AFTER THE Libyan revolution last year I spent several evenings in an open-air cafe next to the al-Sha’ab al-Dahmani mosque in Tripoli, drinking hot sweet tea with almonds and talking politics with Libyan friends.
Col Muammar Gadafy had fallen and for the first time in their lives they felt free. Now their liberty is under threat. At the end of August, a group of armed, bearded men seized a bulldozer and destroyed part of the mosque because it contains the graves of 16th-century Sufi saints. Such shrines, they said, are idolatrous.
I don’t suppose the men in the bulldozer had heard of William Dowsing. He was a Christian, not a Muslim, English, not Libyan, and he lived in the 17th century, not the 21st.
But as “commissioner for the destruction of monuments of idolatry and superstition” he was similarly determined to obliterate objects venerated by a different sect of his own religion.
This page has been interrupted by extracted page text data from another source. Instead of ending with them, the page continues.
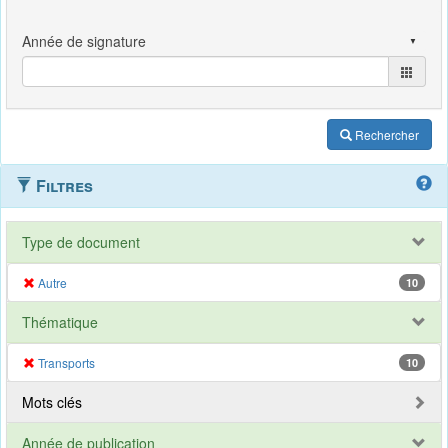
Rechercher
Filtres
Type de document
Autre
10
Thématique
Transports
10
Mots clés
Année de publication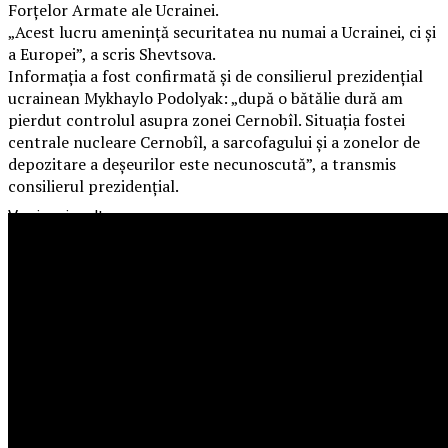
Forțelor Armate ale Ucrainei.
„Acest lucru amenință securitatea nu numai a Ucrainei, ci și
a Europei”, a scris Shevtsova.
Informația a fost confirmată și de consilierul prezidențial
ucrainean Mykhaylo Podolyak: „după o bătălie dură am
pierdut controlul asupra zonei Cernobîl. Situația fostei
centrale nucleare Cernobîl, a sarcofagului și a zonelor de
depozitare a deșeurilor este necunoscută”, a transmis
consilierul prezidențial.
Vezi mai mult
Poate te interesează
Marinarul dispărut ieri pe Dunăre, în zona Islaz, este de negăsit.
Salvatorii au reluat căutările.
Microbuz care transportă navetiști, inclusiv elevi de liceu,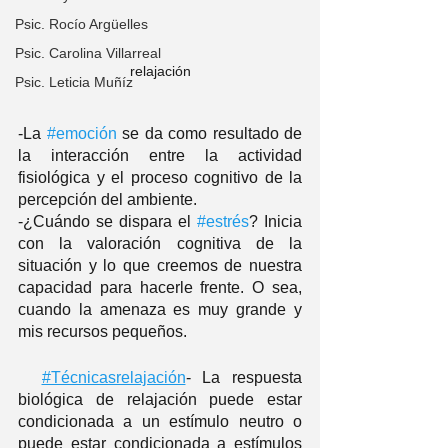
Psic. Rocío Argüelles
Psic. Carolina Villarreal
relajación
Psic. Leticia Muñíz
-La 
#emoción
 se da como resultado de 
la interacción entre la actividad 
fisiológica y el proceso cognitivo de la 
percepción del ambiente. 
-¿Cuándo se dispara el 
#estrés
? Inicia 
con la valoración cognitiva de la 
situación y lo que creemos de nuestra 
capacidad para hacerle frente. O sea, 
cuando la amenaza es muy grande y 
mis recursos pequeños. 
#Técnicasrelajación
- La respuesta 
biológica de relajación puede estar 
condicionada a un estímulo neutro o 
puede estar condicionada a estímulos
It was during the English civil war when the Puritans, led by Oliver Cromwell, set about destroying crosses, statues of the Virgin Mary and all emblems of Catholicism (as well as wreaking terror across Ireland – but that’s another story).
“We pulled down two mighty great angells, with wings, and divers other angells . . . and about a hundred chirubims and angells,” wrote Dowsing after leading his henchmen into Peterhouse college chapel in Cambridge in December 1643. Countless works of art were lost to history.
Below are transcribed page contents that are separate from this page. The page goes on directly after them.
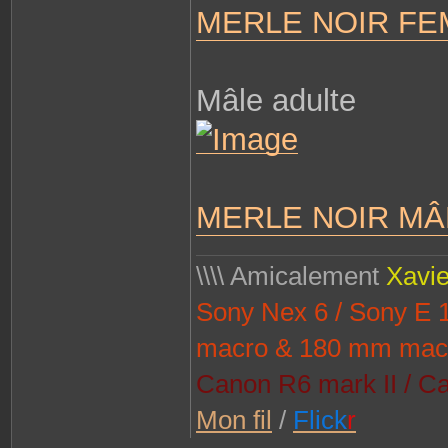
MERLE NOIR FE
Mâle adulte
MERLE NOIR MÂ
\\\\ Amicalement
Xavie
Sony Nex 6 / Sony E
macro & 180 mm mac
Canon R6 mark II / Ca
Mon fil
/
Flick
r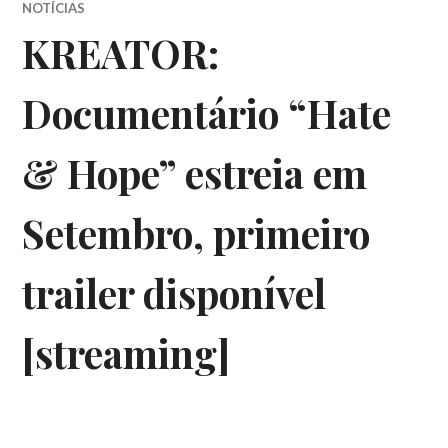
NOTÍCIAS
KREATOR:
Documentário “Hate
& Hope” estreia em
Setembro, primeiro
trailer disponível
[streaming]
Today’s Puritans are the Salafists, who follow the strict Wahhabi form of Islam practised in Saudi Arabia, and equate mystical Sufism with black magic.
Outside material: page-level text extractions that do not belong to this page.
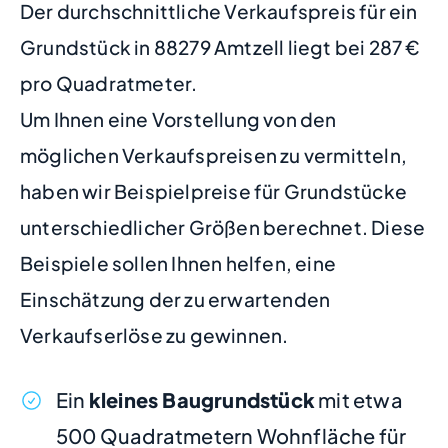
Der durchschnittliche Verkaufspreis für ein
Grundstück in 88279 Amtzell liegt bei 287 €
pro Quadratmeter.
Um Ihnen eine Vorstellung von den
möglichen Verkaufspreisen zu vermitteln,
haben wir Beispielpreise für Grundstücke
unterschiedlicher Größen berechnet. Diese
Beispiele sollen Ihnen helfen, eine
Einschätzung der zu erwartenden
Verkaufserlöse zu gewinnen.
Ein
kleines Baugrundstück
mit etwa
500 Quadratmetern Wohnfläche für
They are not restricting themselves to Libya. I have just returned from Mali, where Salafists, led by al-Qaeda in the Maghreb, have taken control of the north of the country.
In July they demolished Sufi shrines in Timbuktu with pickaxes and mallets shouting “Allahu akbar” – “God is great”. The shrines, which date back to the 15th and 16th century when Timbuktu was a centre of Islamic learning, are made of mud, but residents of the fabled city rebuild them after each rainy season and still pray to the Sufi saints whose remains lie inside.
What disturbs people in both countries is the weakness of their governments in the face of these assaults. In Mali, the army ran away from a rebellion in the north. As politicians and soldiers squabble, the Islamists are on the march – last weekend, they took the small town of Douentza, south of Timbuktu, on the road to the capital, Bamako.
In Libya, uniformed men from the supreme security council, part of the ministry of interior, folded their arms and watched the destruction of the shrine.
The interior minister, Fawzi Abdelali (who resigned and then reinstated himself), told journalists the attackers were too heavily armed, adding: “I can’t enter a losing battle to kill people over a grave.”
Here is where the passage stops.